Recent efforts have been made toward a dynamic description of directed connectivity, such as dynamic effective connectivity (Zarghami & Friston, 2020), and dCov is another step toward this direction. First, the derivative signal reflects a dynamical description of the system (Chen et al., 2021) and is also used in regression dynamic causal modeling (rDCM) (Frässle et al., 2017). In comparison, dCov is more intuitive and faster than rDCM. Second, a sliding-window approach has been used to compute time-dependent covariance matrices (Hutchison et al., 2013), aiming to capture context-dependent fluctuations in the functional connectivity. However, due to the stationarity assumption required by sample covariance estimation, fluctuations in the covariance matrix may imply a violation of stationarity rather than a measure of switching between brain states. Nor does a static covariance matrix imply the absence of switching (Liegeois, Laumann, Snyder, Zhou, & Yeo, 2017). In contrast, dCov does not require stationarity so that, in principle, applying a sliding-window analysis together with dCov could provide a more accurate description of the changes in regional coupling.

In conclusion, in addition to validating dCov’s performance on fMRI recordings, we have also extended previous studies linking FC to connectivity and behavior.

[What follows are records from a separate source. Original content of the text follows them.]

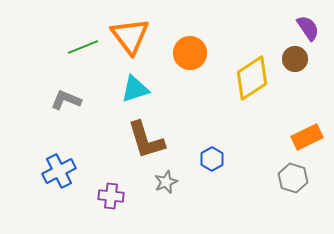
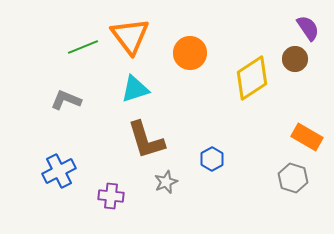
orange rectangle: rotated 56 degrees clockwise
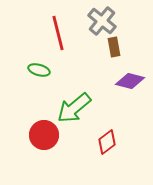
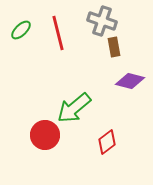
gray cross: rotated 20 degrees counterclockwise
green ellipse: moved 18 px left, 40 px up; rotated 60 degrees counterclockwise
red circle: moved 1 px right
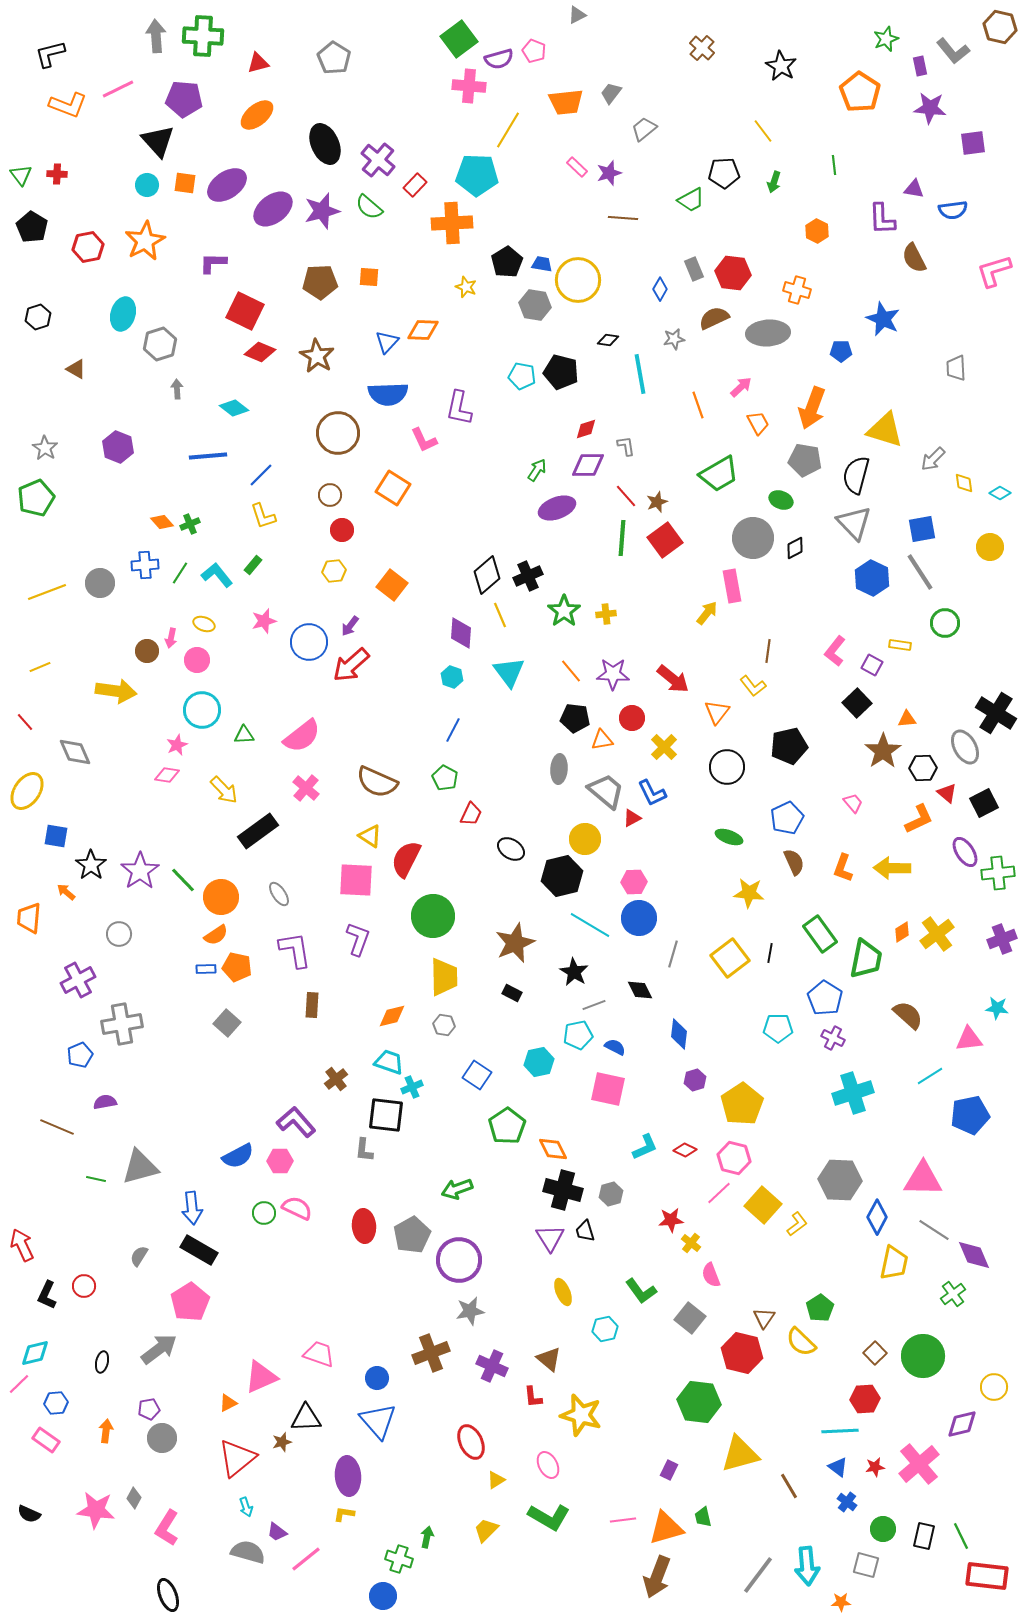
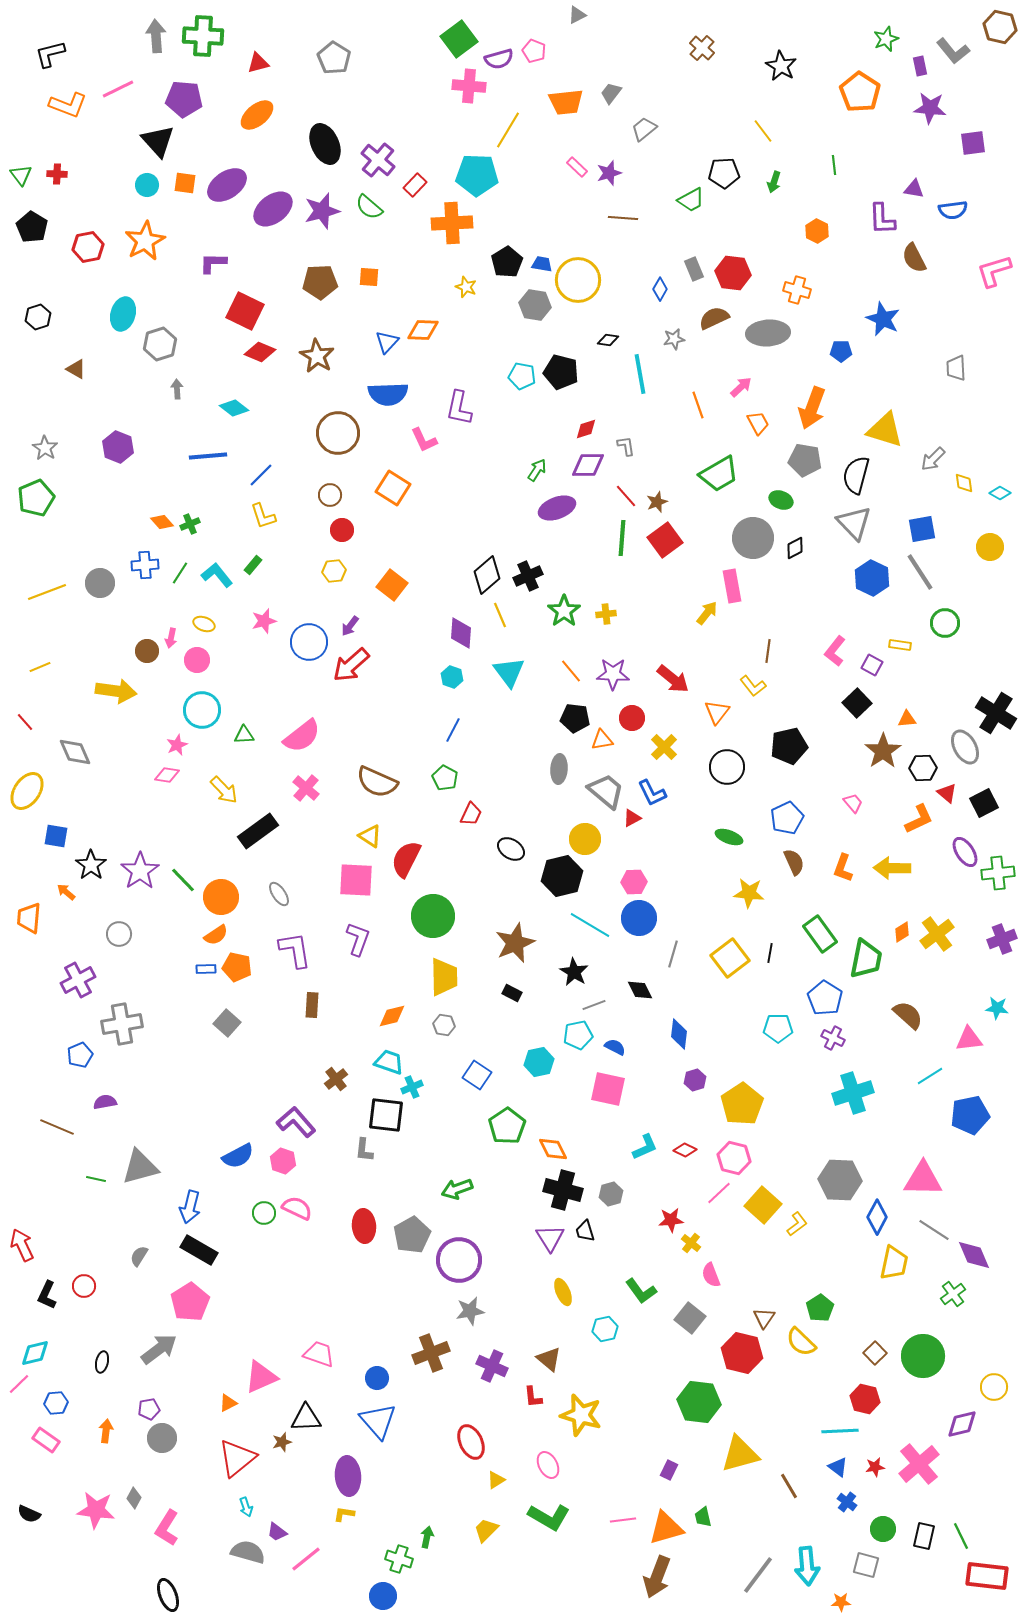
pink hexagon at (280, 1161): moved 3 px right; rotated 20 degrees clockwise
blue arrow at (192, 1208): moved 2 px left, 1 px up; rotated 20 degrees clockwise
red hexagon at (865, 1399): rotated 16 degrees clockwise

The analytic techniques for studying links to anatomy and behavior introduced here can be applied to other methods for determining FC and other datasets, which could provide stronger confidence in their interpretation.

Data Acquisition and Preprocessing

We used two rs-fMRI datasets, including an anesthetized mouse dataset first reported in Bukhari et al. (2018) and the extensively processed young adult rs-fMRI S1200 dataset from Human Connectome Project (https://www.humanconnectome.org).

For the mouse dataset, experiment and imaging protocols were defined in the original publication. For all 12 animals, each subject received approximately 1.2% Isoflurane (Abbott, Cham, Switzerland) with a tolerance of 0.1% in a 20% oxygen/80% air mixture. The data was collected in two sessions, where the animals remained inside the scanner during the whole time. The total time series acquired during the two sessions were of 680-s length. Subjects were scanned using a Bruker Biospec 94/30 small animal MR system (Bruker BioSpin MRI, Ettlingen, Germany) operating at 400 MHz (9.4 T). A gradient-echo echo-planar imaging (GE-EPI) sequence has been used for rs-fMRI data acquisition with field of view = 16 × 7 mm2, matrix dimensions = 80 × 35, TR = 1 second, TE = 12 ms, flip angle = 60 degree. Each subject had 680 imaging frames collected.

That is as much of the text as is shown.